JVA TERMINATION AGREEMENT
THIS JVA TERMINATION AGREEMENT (this “Agreement”) is entered into this 20th day of April, 2022, by and between:
(1)Biogen Therapeutics Inc., a company organized and existing under the Laws of the State of Delaware, U.S.A. (“Biogen”);
(2)Samsung BioLogics Co., Ltd., a company organized and existing under the Laws of Korea with its principal offices (“Samsung”); and
(3)Samsung Bioepis Co., Ltd., a company organized and existing under the Laws of Korea (the “Company”).

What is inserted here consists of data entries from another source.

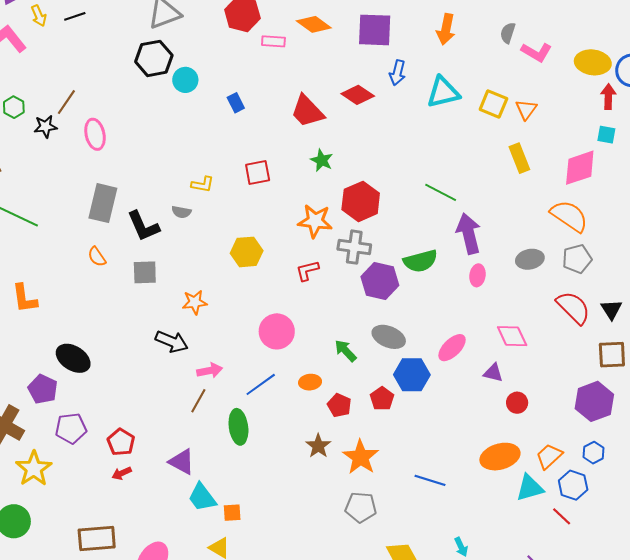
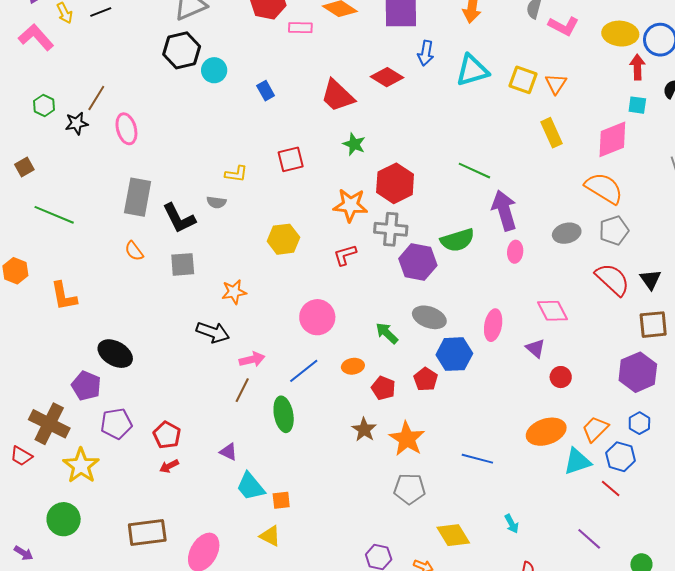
pink ellipse: (452, 348) -> (493, 325), turned -32
purple triangle: (493, 373) -> (535, 348), turned 30
purple triangle: (182, 462) -> (228, 452), size x0.7

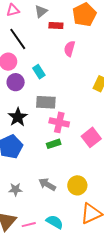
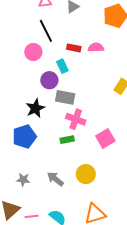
red rectangle: (56, 25) -> (74, 48), moved
pink semicircle: (69, 49) -> (96, 47), turned 63
purple circle: (16, 82) -> (49, 80), moved
yellow circle: (77, 185) -> (86, 174), moved

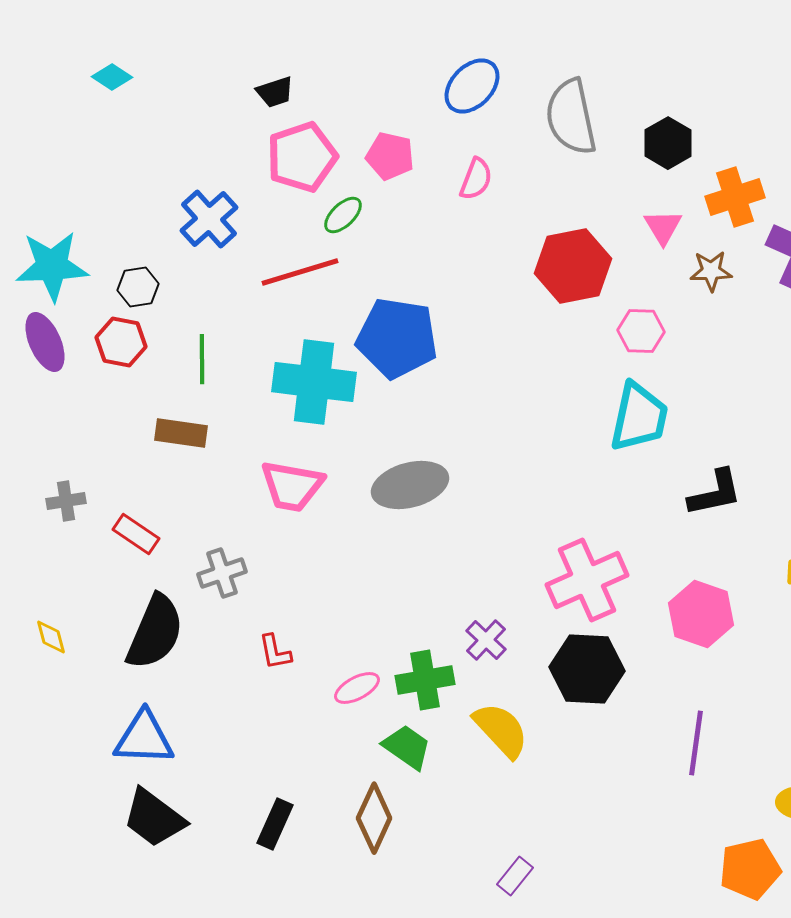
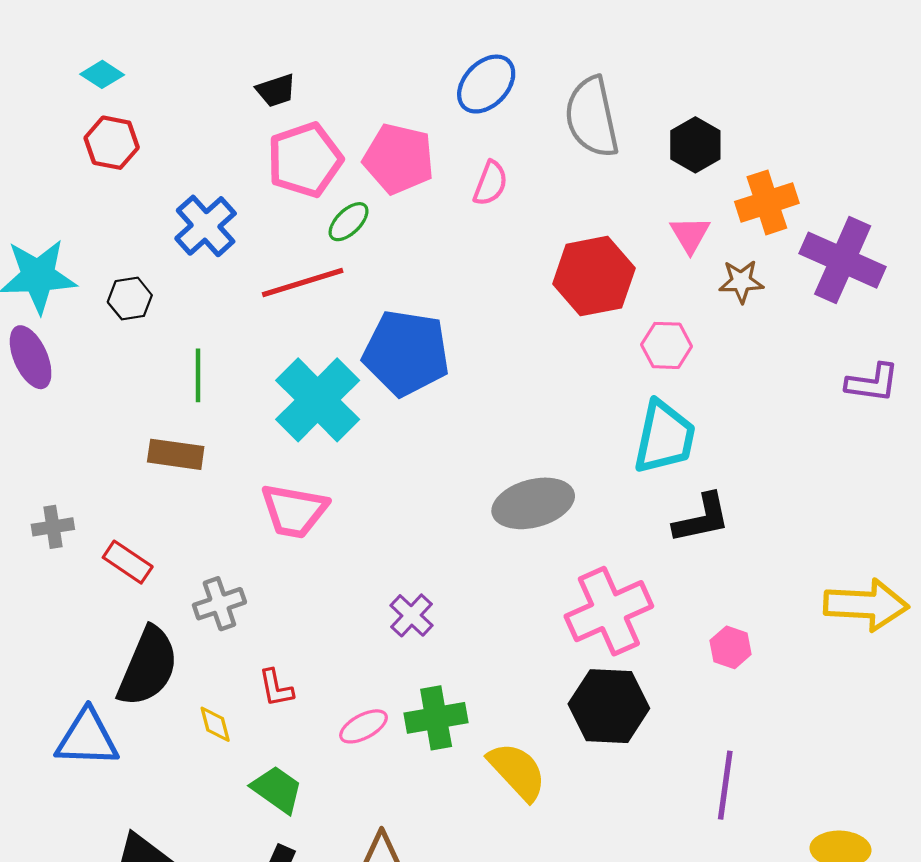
pink pentagon: (390, 156) -> (399, 159), size x1.4
red hexagon: (121, 342) -> (112, 143), moved
cyan cross: (314, 382) -> (318, 400), turned 38
gray ellipse: (410, 485) -> (533, 503), moved
black L-shape: (715, 493) -> (702, 518), moved
pink hexagon: (701, 614) -> (731, 647), size x0.6
yellow diamond: (51, 637) -> (215, 724), moved
purple cross: (486, 640) -> (411, 615), moved
blue triangle: (144, 738) -> (87, 738), moved
green trapezoid: (407, 747) -> (277, 789), moved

Biogen, Samsung and, with respect only to Section 2.4 and Section 3 (as applicable), the Company are hereinafter referred to each, individually, as a “Party” and, collectively, as the “Parties.” Capitalized terms used herein but not otherwise defined shall have the respective meanings ascribed to such terms in the Share Purchase Agreement (as defined below).
WHEREAS, Samsung and Biogen entered into the JVA for the purpose of development, manufacture, commercialization, distribution and sale of Products (as defined in the JVA) by the Company;
WHEREAS, as of the date hereof, pursuant to the terms and conditions of that certain Share Purchase Agreement, dated as of January 28, 2022, by and between Samsung and Biogen (the “Share Purchase Agreement”), Samsung has purchased from Biogen, and Biogen sold and transferred to Samsung, the Subject Shares; and
WHEREAS, Samsung and Biogen now wish to confirm termination of the JVA and to make the mutual releases provided for herein, in each case, effective as of the date hereof, all in accordance with, and subject to, the terms and conditions set forth herein.
NOW, THEREFORE, for and in consideration of the premises, the mutual covenants and agreements set forth herein and other good and valuable consideration, the receipt and sufficiency of which are hereby acknowledged and agreed, the Parties agree as follows:
Section 1.Termination of the Joint Venture Agreement.
1.1The JVA is hereby terminated by mutual agreement of the Parties under Section 17.1 of the JVA and by effect of Section 17.4, and shall be of no further force and effect. Notwithstanding Section 17.8 of the JVA, the following enumerated provisions of the JVA shall be the sole surviving provisions with continuing effect: Article 14 (Confidentiality) (other than Section 14.4 of the JVA) Section 18.1 (Governing Law); Section 20.2 (Assignability; Change of Control); Section 20.7 (Amendment); Section 20.8 (Unenforceable Terms); Section 20.9 (Non-Waiver), Section 20.12 (Disclaimer of Agency); Section 20.13 (Language); and Section 20.15 (Headings).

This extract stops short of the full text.